There are also some special interesting cases:

\mathcal{O}(1) solutions written as closed formula math expressions are perfectly acceptable (see “I Would Walk 500 Miles”), since you have still written an “algorithm” (technically a constant time one, which is even better), although this is rare.

Randomized solutions are acceptable if they use a *fixed seed* (meaning that they produce the same results each time they are run).

The yes/no problem seems to be (fortunately) an isolated case. I’m not sure what they were thinking when they proposed it, but one justification of why simply printing “yes” or “no” was acceptable would be if someone argued they created a (bogus) proof for how the answer is always one or the other and simply wrote the \mathcal{O}(1) “algorithm” for the closed formula.

You say that lookup tables are not allowed. Does that mean that the following code for MooBuzz is not allowed?

```
import java.io.*;
public class MooBuzz {
public static void main(String[] args) throws IOException {
int[] rem = new int[]{-1, 1, 2, 4, 7, 8, 11, 13};
BufferedReader in = new BufferedReader(new FileReader("moobuzz.in"));
PrintWriter out = new PrintWriter(new FileWriter("moobuzz.out"));
int N = Integer.parseInt(in.readLine());
out.println(N / 8 * 15 + rem[N % 8]);
out.close();
}
}
```

Thanks,

rayfish

No, because some computation is still being performed.

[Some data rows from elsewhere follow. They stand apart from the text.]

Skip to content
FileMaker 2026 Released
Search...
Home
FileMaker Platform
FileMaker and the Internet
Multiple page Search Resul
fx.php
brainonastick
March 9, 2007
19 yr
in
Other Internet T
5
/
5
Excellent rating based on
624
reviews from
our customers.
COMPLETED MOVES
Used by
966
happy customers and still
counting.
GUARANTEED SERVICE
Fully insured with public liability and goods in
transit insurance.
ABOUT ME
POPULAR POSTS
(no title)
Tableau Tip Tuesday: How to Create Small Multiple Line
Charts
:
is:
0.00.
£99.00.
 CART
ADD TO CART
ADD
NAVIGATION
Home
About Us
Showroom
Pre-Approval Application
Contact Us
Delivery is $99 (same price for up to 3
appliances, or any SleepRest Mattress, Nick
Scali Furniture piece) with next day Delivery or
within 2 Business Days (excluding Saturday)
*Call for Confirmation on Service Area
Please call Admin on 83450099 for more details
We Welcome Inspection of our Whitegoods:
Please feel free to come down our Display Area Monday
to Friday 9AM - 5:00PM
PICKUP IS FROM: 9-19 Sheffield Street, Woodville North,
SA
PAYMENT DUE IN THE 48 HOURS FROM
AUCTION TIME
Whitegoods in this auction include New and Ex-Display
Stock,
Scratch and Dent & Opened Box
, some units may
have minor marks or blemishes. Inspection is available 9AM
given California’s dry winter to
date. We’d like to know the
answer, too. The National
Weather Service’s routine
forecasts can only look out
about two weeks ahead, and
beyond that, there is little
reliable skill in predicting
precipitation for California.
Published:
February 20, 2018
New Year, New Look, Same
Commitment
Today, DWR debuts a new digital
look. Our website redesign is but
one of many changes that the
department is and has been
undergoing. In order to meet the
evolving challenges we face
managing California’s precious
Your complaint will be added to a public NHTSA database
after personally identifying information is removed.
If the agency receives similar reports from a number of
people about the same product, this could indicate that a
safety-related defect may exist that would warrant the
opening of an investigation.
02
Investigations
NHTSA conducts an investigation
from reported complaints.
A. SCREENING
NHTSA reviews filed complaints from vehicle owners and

This doesn’t count as a lookup table. In general, a lookup table takes advantage of the fact that answers can be precomputed and tabulated by an external program at an otherwise non-permissible time complexity and prints them just by looking up the input parameters. In this case, however, you have a mathematical formula based on the structure of the problem, which is completely allowed, even if it were \mathcal{O}(1) (see our math solution to “I Would Walk 500 Miles”).